• _TASK OBJECTIVE_
Line by line, set down the records below from the first line through the line containing "в любое время.". Omit the pictures.

• _ENTRIES SHOWN_
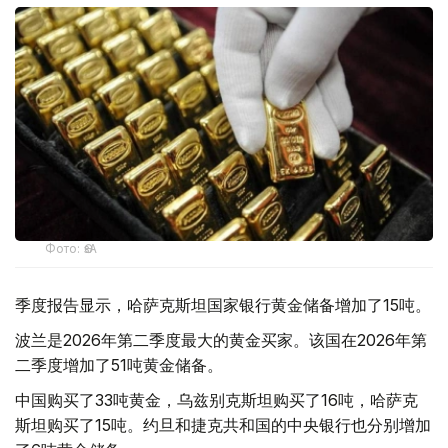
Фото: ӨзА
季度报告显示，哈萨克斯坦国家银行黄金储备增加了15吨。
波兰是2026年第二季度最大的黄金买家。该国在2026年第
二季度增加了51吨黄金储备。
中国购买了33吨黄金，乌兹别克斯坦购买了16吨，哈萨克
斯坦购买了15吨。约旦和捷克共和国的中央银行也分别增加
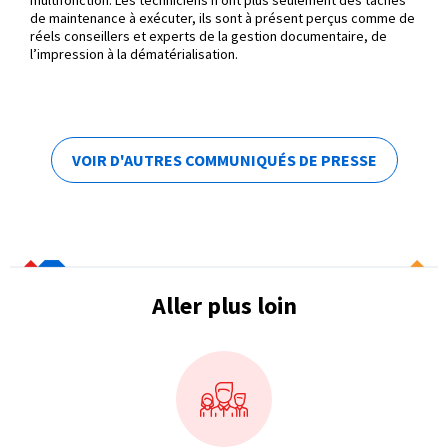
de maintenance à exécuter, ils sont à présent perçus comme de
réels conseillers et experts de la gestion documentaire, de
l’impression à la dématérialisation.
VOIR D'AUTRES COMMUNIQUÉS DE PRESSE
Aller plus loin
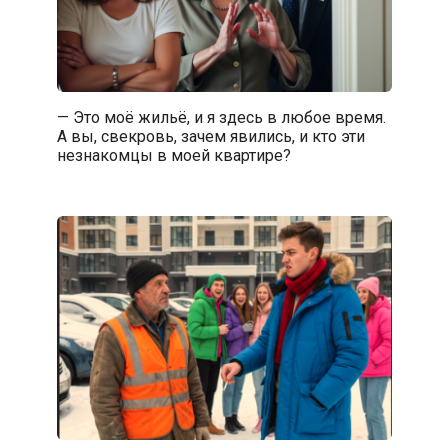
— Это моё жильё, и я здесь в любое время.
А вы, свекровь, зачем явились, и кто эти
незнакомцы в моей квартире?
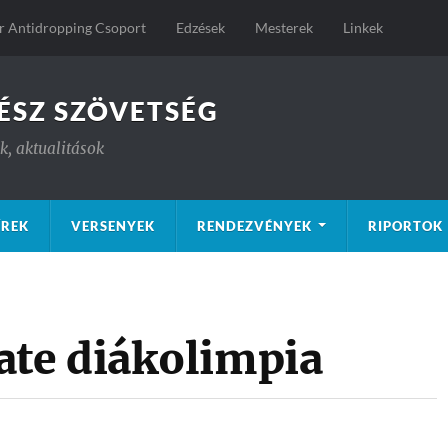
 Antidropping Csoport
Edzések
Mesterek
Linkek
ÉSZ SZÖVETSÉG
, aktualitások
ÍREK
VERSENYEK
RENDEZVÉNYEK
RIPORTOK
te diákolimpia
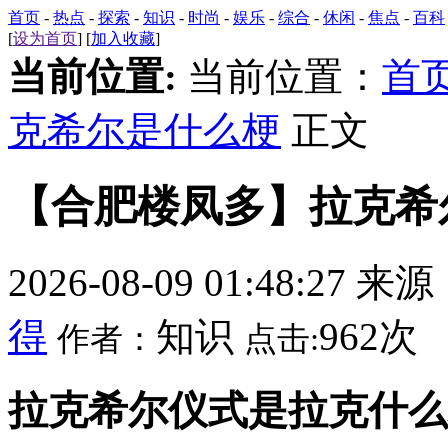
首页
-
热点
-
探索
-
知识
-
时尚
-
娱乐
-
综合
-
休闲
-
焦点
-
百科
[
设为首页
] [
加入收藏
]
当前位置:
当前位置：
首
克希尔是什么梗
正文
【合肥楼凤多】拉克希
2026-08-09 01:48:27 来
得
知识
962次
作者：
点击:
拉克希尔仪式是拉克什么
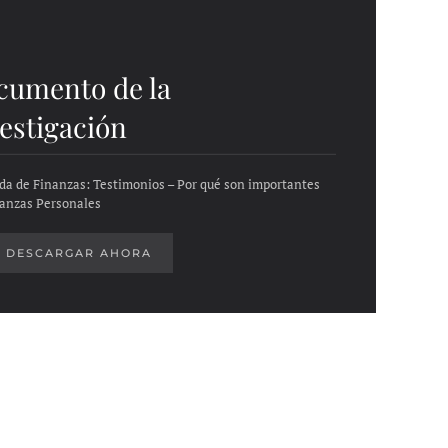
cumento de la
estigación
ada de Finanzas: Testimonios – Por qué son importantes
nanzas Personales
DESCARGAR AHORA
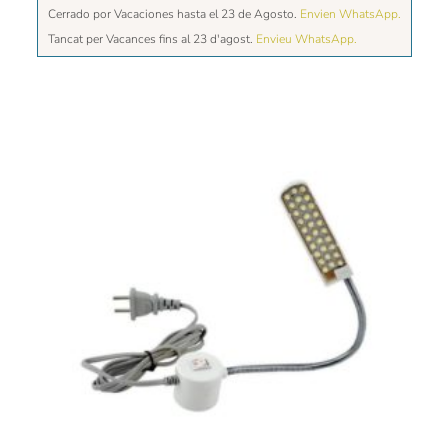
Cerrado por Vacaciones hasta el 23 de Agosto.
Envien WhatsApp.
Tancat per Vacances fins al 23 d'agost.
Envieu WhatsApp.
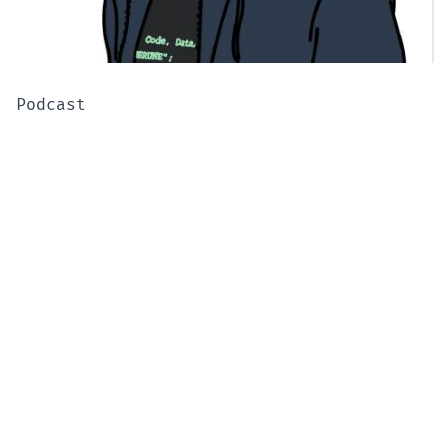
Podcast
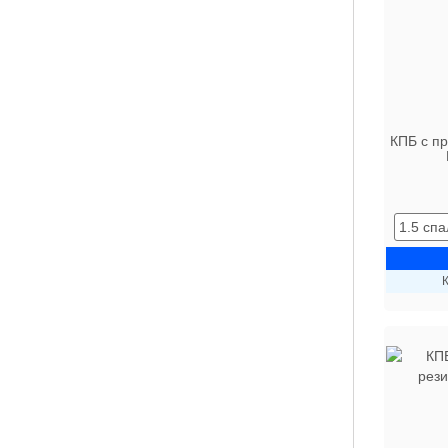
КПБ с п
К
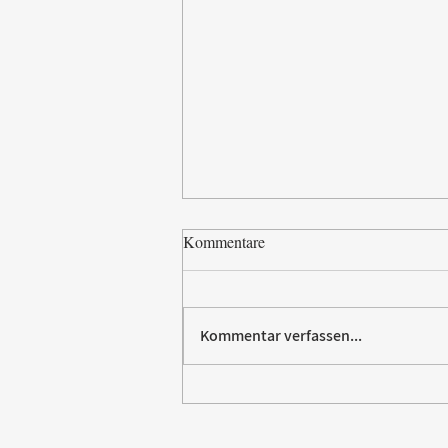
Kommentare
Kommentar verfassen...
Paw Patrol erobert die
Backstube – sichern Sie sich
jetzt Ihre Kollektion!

• _RESPONSE AREA_
Фото: ӨзА
季度报告显示，哈萨克斯坦国家银行黄金储备增加了15吨。
波兰是2026年第二季度最大的黄金买家。该国在2026年第
二季度增加了51吨黄金储备。
中国购买了33吨黄金，乌兹别克斯坦购买了16吨，哈萨克
斯坦购买了15吨。约旦和捷克共和国的中央银行也分别增加
de maintenance à exécuter, ils sont à présent perçus comme de
réels conseillers et experts de la gestion documentaire, de
l’impression à la dématérialisation.
VOIR D'AUTRES COMMUNIQUÉS DE PRESSE
Aller plus loin
— Это моё жильё, и я здесь в любое время.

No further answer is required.